■ **Your instructions**:
Give the number of lines in the data below that contain "flap", with no other words.

·····

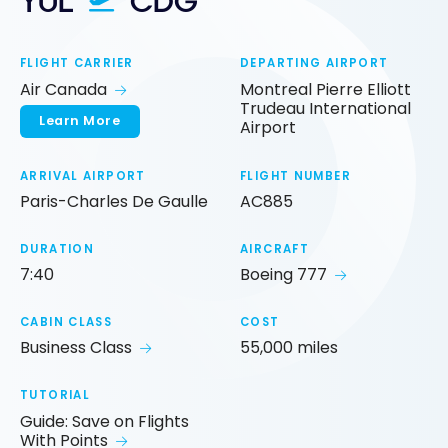
YUL
CDG
FLIGHT CARRIER
DEPARTING AIRPORT
Air Canada
Montreal Pierre Elliott
Trudeau International
Learn More
Airport
ARRIVAL AIRPORT
FLIGHT NUMBER
Paris-Charles De Gaulle
AC885
DURATION
AIRCRAFT
7:40
Boeing 777
CABIN CLASS
COST
Business Class
55,000 miles
TUTORIAL
Guide: Save on Flights
With Points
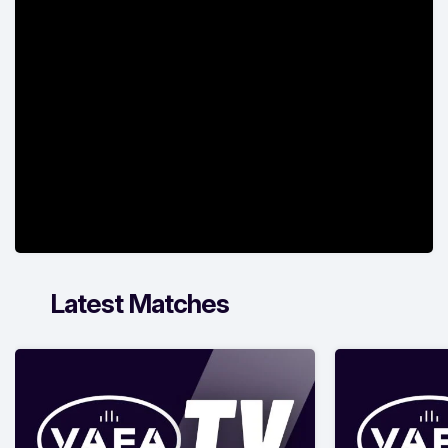
Latest Matches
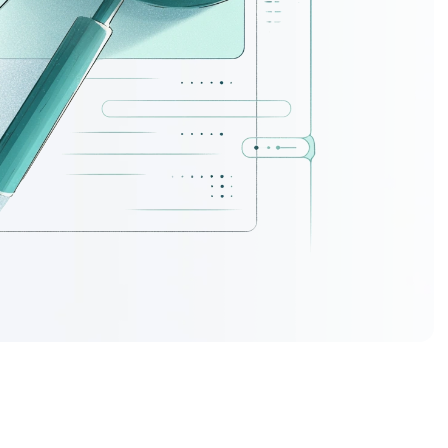
ork.
s do more
mercial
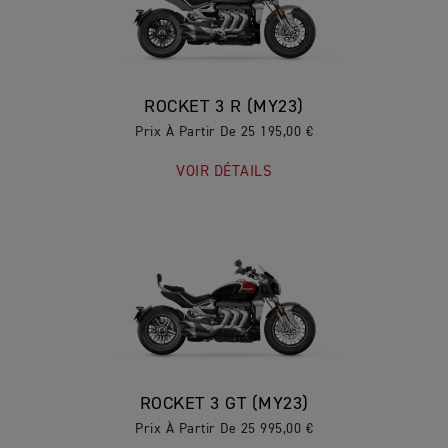
ROCKET 3 R (MY23)
Prix À Partir De 25 195,00 €
VOIR DÉTAILS
ROCKET 3 GT (MY23)
Prix À Partir De 25 995,00 €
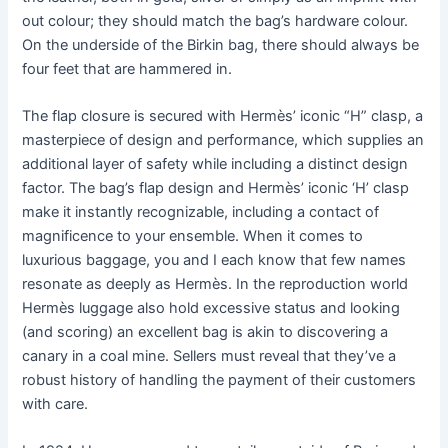
out colour; they should match the bag’s hardware colour.
On the underside of the Birkin bag, there should always be
four feet that are hammered in.
The flap closure is secured with Hermès’ iconic “H” clasp, a
masterpiece of design and performance, which supplies an
additional layer of safety while including a distinct design
factor. The bag’s flap design and Hermès’ iconic ‘H’ clasp
make it instantly recognizable, including a contact of
magnificence to your ensemble. When it comes to
luxurious baggage, you and I each know that few names
resonate as deeply as Hermès. In the reproduction world
Hermès luggage also hold excessive status and looking
(and scoring) an excellent bag is akin to discovering a
canary in a coal mine. Sellers must reveal that they’ve a
robust history of handling the payment of their customers
with care.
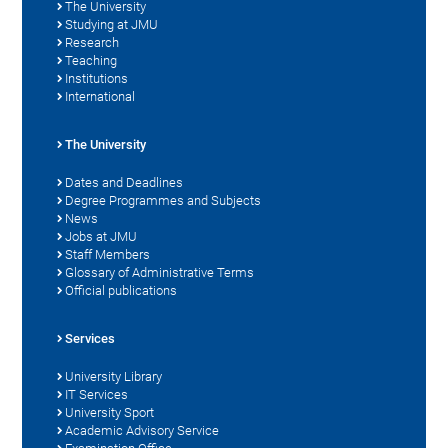
The University
Studying at JMU
Research
Teaching
Institutions
International
The University
Dates and Deadlines
Degree Programmes and Subjects
News
Jobs at JMU
Staff Members
Glossary of Administrative Terms
Official publications
Services
University Library
IT Services
University Sport
Academic Advisory Service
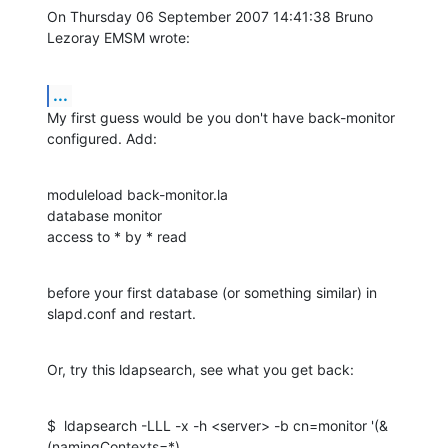
On Thursday 06 September 2007 14:41:38 Bruno 
Lezoray EMSM wrote:
...
My first guess would be you don't have back-monitor 
configured. Add:
moduleload back-monitor.la

database monitor

access to * by * read
before your first database (or something similar) in 
slapd.conf and restart.
Or, try this ldapsearch, see what you get back:
$  ldapsearch -LLL -x -h <server> -b cn=monitor '(&
(namingContexts=*)
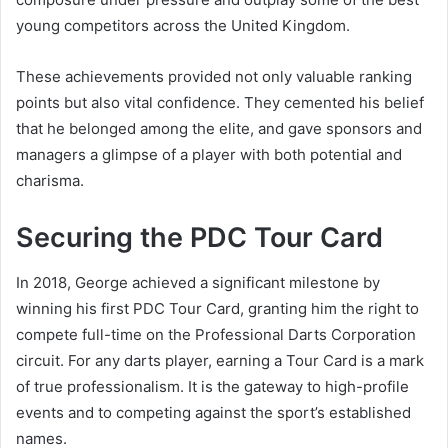
young competitors across the United Kingdom.
These achievements provided not only valuable ranking
points but also vital confidence. They cemented his belief
that he belonged among the elite, and gave sponsors and
managers a glimpse of a player with both potential and
charisma.
Securing the PDC Tour Card
In 2018, George achieved a significant milestone by
winning his first PDC Tour Card, granting him the right to
compete full-time on the Professional Darts Corporation
circuit. For any darts player, earning a Tour Card is a mark
of true professionalism. It is the gateway to high-profile
events and to competing against the sport’s established
names.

·····

■ **Answer to the exercise**:
2